I am clear that Oracle is still working in the past, so I would like to see a great application built with components of the present, I want to see how they have solved the problem.

Thanks again for your reply.

PS: I can not remove any field from the screen, more than 90% are used.

I somehow have a strange association with big Oracle like forms for Angular :slight_smile: . It’s strictly my own gut feeling about it. I guess I should have said it differently instead of stating something as I knew what I was talking about. :sweat_smile:

Regarding Vue - all of it is possible in Vue too.
I have a project where we are re-designing Siebel views (30-50 fields in one view) to show only the necessary info and I’m starting to use Vue there.
I would strongly suggest talking with business - what they really want to see, now (in 2018) :dark_sunglasses: Maybe a cool PWA.

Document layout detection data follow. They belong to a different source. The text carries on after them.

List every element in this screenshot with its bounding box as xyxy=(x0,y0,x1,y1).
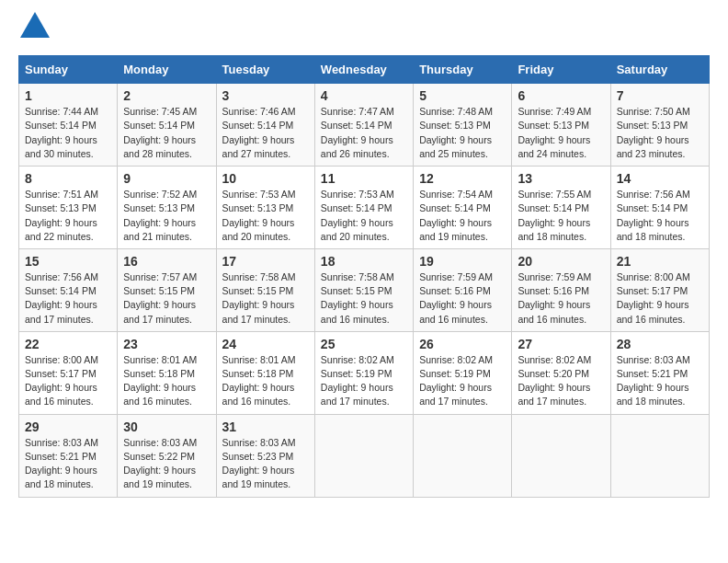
calendar-cell-day-17: 17 Sunrise: 7:58 AMSunset: 5:15 PMDaylig… xyxy=(216,248,314,331)
calendar-cell-day-25: 25 Sunrise: 8:02 AMSunset: 5:19 PMDaylig… xyxy=(314,331,413,414)
calendar-cell-day-18: 18 Sunrise: 7:58 AMSunset: 5:15 PMDaylig… xyxy=(314,248,413,331)
day-number: 31 xyxy=(222,419,309,434)
day-number: 8 xyxy=(25,171,111,186)
logo xyxy=(18,18,50,40)
day-info: Sunrise: 8:02 AMSunset: 5:19 PMDaylight:… xyxy=(321,353,407,409)
day-info: Sunrise: 7:59 AMSunset: 5:16 PMDaylight:… xyxy=(419,270,506,327)
header-thursday: Thursday xyxy=(414,56,512,84)
day-number: 4 xyxy=(321,88,407,103)
day-number: 16 xyxy=(123,254,210,269)
calendar-cell-day-8: 8 Sunrise: 7:51 AMSunset: 5:13 PMDayligh… xyxy=(19,167,118,249)
day-number: 3 xyxy=(222,88,309,103)
day-number: 10 xyxy=(222,171,309,186)
calendar-cell-day-21: 21 Sunrise: 8:00 AMSunset: 5:17 PMDaylig… xyxy=(610,248,709,331)
calendar-cell-day-26: 26 Sunrise: 8:02 AMSunset: 5:19 PMDaylig… xyxy=(414,331,512,414)
header-tuesday: Tuesday xyxy=(216,56,314,84)
calendar-cell-day-3: 3 Sunrise: 7:46 AMSunset: 5:14 PMDayligh… xyxy=(216,84,314,167)
day-info: Sunrise: 7:56 AMSunset: 5:14 PMDaylight:… xyxy=(25,270,111,327)
day-number: 7 xyxy=(617,88,703,103)
day-info: Sunrise: 7:52 AMSunset: 5:13 PMDaylight:… xyxy=(123,188,210,244)
calendar-cell-day-31: 31 Sunrise: 8:03 AMSunset: 5:23 PMDaylig… xyxy=(216,414,314,497)
svg-marker-0 xyxy=(20,12,50,38)
day-info: Sunrise: 7:54 AMSunset: 5:14 PMDaylight:… xyxy=(419,188,506,244)
header-wednesday: Wednesday xyxy=(314,56,413,84)
calendar-row: 1 Sunrise: 7:44 AMSunset: 5:14 PMDayligh… xyxy=(19,84,710,167)
day-number: 6 xyxy=(518,88,604,103)
calendar-cell-day-30: 30 Sunrise: 8:03 AMSunset: 5:22 PMDaylig… xyxy=(118,414,216,497)
day-number: 5 xyxy=(419,88,506,103)
calendar-cell-day-27: 27 Sunrise: 8:02 AMSunset: 5:20 PMDaylig… xyxy=(512,331,610,414)
calendar-cell-empty xyxy=(414,414,512,497)
day-info: Sunrise: 7:58 AMSunset: 5:15 PMDaylight:… xyxy=(321,270,407,327)
calendar-cell-day-16: 16 Sunrise: 7:57 AMSunset: 5:15 PMDaylig… xyxy=(118,248,216,331)
calendar-cell-day-6: 6 Sunrise: 7:49 AMSunset: 5:13 PMDayligh… xyxy=(512,84,610,167)
day-info: Sunrise: 8:01 AMSunset: 5:18 PMDaylight:… xyxy=(222,353,309,409)
day-number: 25 xyxy=(321,337,407,351)
day-info: Sunrise: 8:00 AMSunset: 5:17 PMDaylight:… xyxy=(25,353,111,409)
day-number: 13 xyxy=(518,171,604,186)
calendar-cell-day-5: 5 Sunrise: 7:48 AMSunset: 5:13 PMDayligh… xyxy=(414,84,512,167)
day-info: Sunrise: 8:03 AMSunset: 5:21 PMDaylight:… xyxy=(25,436,111,492)
header-sunday: Sunday xyxy=(19,56,118,84)
day-number: 14 xyxy=(617,171,703,186)
day-number: 30 xyxy=(123,419,210,434)
day-info: Sunrise: 8:03 AMSunset: 5:21 PMDaylight:… xyxy=(617,353,703,409)
calendar-row: 8 Sunrise: 7:51 AMSunset: 5:13 PMDayligh… xyxy=(19,167,710,249)
day-number: 15 xyxy=(25,254,111,269)
day-number: 18 xyxy=(321,254,407,269)
day-number: 24 xyxy=(222,337,309,351)
day-number: 2 xyxy=(123,88,210,103)
header-monday: Monday xyxy=(118,56,216,84)
calendar-cell-day-14: 14 Sunrise: 7:56 AMSunset: 5:14 PMDaylig… xyxy=(610,167,709,249)
day-info: Sunrise: 7:57 AMSunset: 5:15 PMDaylight:… xyxy=(123,270,210,327)
day-number: 29 xyxy=(25,419,111,434)
day-number: 12 xyxy=(419,171,506,186)
calendar-cell-day-12: 12 Sunrise: 7:54 AMSunset: 5:14 PMDaylig… xyxy=(414,167,512,249)
day-info: Sunrise: 7:45 AMSunset: 5:14 PMDaylight:… xyxy=(123,105,210,161)
day-info: Sunrise: 8:00 AMSunset: 5:17 PMDaylight:… xyxy=(617,270,703,327)
day-info: Sunrise: 8:03 AMSunset: 5:22 PMDaylight:… xyxy=(123,436,210,492)
day-info: Sunrise: 7:44 AMSunset: 5:14 PMDaylight:… xyxy=(25,105,111,161)
calendar-cell-day-1: 1 Sunrise: 7:44 AMSunset: 5:14 PMDayligh… xyxy=(19,84,118,167)
day-info: Sunrise: 7:53 AMSunset: 5:14 PMDaylight:… xyxy=(321,188,407,244)
day-info: Sunrise: 7:50 AMSunset: 5:13 PMDaylight:… xyxy=(617,105,703,161)
day-number: 28 xyxy=(617,337,703,351)
calendar-cell-day-29: 29 Sunrise: 8:03 AMSunset: 5:21 PMDaylig… xyxy=(19,414,118,497)
calendar-cell-day-11: 11 Sunrise: 7:53 AMSunset: 5:14 PMDaylig… xyxy=(314,167,413,249)
day-info: Sunrise: 7:59 AMSunset: 5:16 PMDaylight:… xyxy=(518,270,604,327)
day-number: 23 xyxy=(123,337,210,351)
day-number: 21 xyxy=(617,254,703,269)
calendar-cell-day-9: 9 Sunrise: 7:52 AMSunset: 5:13 PMDayligh… xyxy=(118,167,216,249)
day-info: Sunrise: 8:01 AMSunset: 5:18 PMDaylight:… xyxy=(123,353,210,409)
day-info: Sunrise: 8:02 AMSunset: 5:20 PMDaylight:… xyxy=(518,353,604,409)
calendar-cell-day-22: 22 Sunrise: 8:00 AMSunset: 5:17 PMDaylig… xyxy=(19,331,118,414)
calendar-header-row: Sunday Monday Tuesday Wednesday Thursday… xyxy=(19,56,710,84)
calendar-cell-day-28: 28 Sunrise: 8:03 AMSunset: 5:21 PMDaylig… xyxy=(610,331,709,414)
calendar-row: 29 Sunrise: 8:03 AMSunset: 5:21 PMDaylig… xyxy=(19,414,710,497)
header-saturday: Saturday xyxy=(610,56,709,84)
day-number: 22 xyxy=(25,337,111,351)
page-header xyxy=(18,18,710,40)
day-number: 1 xyxy=(25,88,111,103)
day-number: 9 xyxy=(123,171,210,186)
calendar-cell-day-19: 19 Sunrise: 7:59 AMSunset: 5:16 PMDaylig… xyxy=(414,248,512,331)
day-info: Sunrise: 7:56 AMSunset: 5:14 PMDaylight:… xyxy=(617,188,703,244)
day-number: 20 xyxy=(518,254,604,269)
day-info: Sunrise: 8:02 AMSunset: 5:19 PMDaylight:… xyxy=(419,353,506,409)
calendar-cell-day-4: 4 Sunrise: 7:47 AMSunset: 5:14 PMDayligh… xyxy=(314,84,413,167)
day-info: Sunrise: 7:58 AMSunset: 5:15 PMDaylight:… xyxy=(222,270,309,327)
day-info: Sunrise: 7:53 AMSunset: 5:13 PMDaylight:… xyxy=(222,188,309,244)
day-info: Sunrise: 7:51 AMSunset: 5:13 PMDaylight:… xyxy=(25,188,111,244)
day-info: Sunrise: 7:49 AMSunset: 5:13 PMDaylight:… xyxy=(518,105,604,161)
day-number: 27 xyxy=(518,337,604,351)
calendar-cell-day-23: 23 Sunrise: 8:01 AMSunset: 5:18 PMDaylig… xyxy=(118,331,216,414)
calendar-cell-day-10: 10 Sunrise: 7:53 AMSunset: 5:13 PMDaylig… xyxy=(216,167,314,249)
header-friday: Friday xyxy=(512,56,610,84)
calendar-cell-empty xyxy=(314,414,413,497)
day-info: Sunrise: 7:48 AMSunset: 5:13 PMDaylight:… xyxy=(419,105,506,161)
day-number: 17 xyxy=(222,254,309,269)
calendar-cell-empty xyxy=(610,414,709,497)
day-number: 26 xyxy=(419,337,506,351)
calendar-cell-day-15: 15 Sunrise: 7:56 AMSunset: 5:14 PMDaylig… xyxy=(19,248,118,331)
day-number: 11 xyxy=(321,171,407,186)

Well, for now I still have the same question but thanks for your advice.

Generally I wouldn’t hold my breath to find many publicly available OSS apps (Vue or other) that use such big forms - exactly because those tend to be internal tools like yours. :confused:

It will be real hard to find an example with such heavy content.

I say, Welcome to components world!

As you know it is purely UI/UX challenge. Divide the screens into components. You will be good to go with any JS libraries Vue/ Angular/ React.

Good luck.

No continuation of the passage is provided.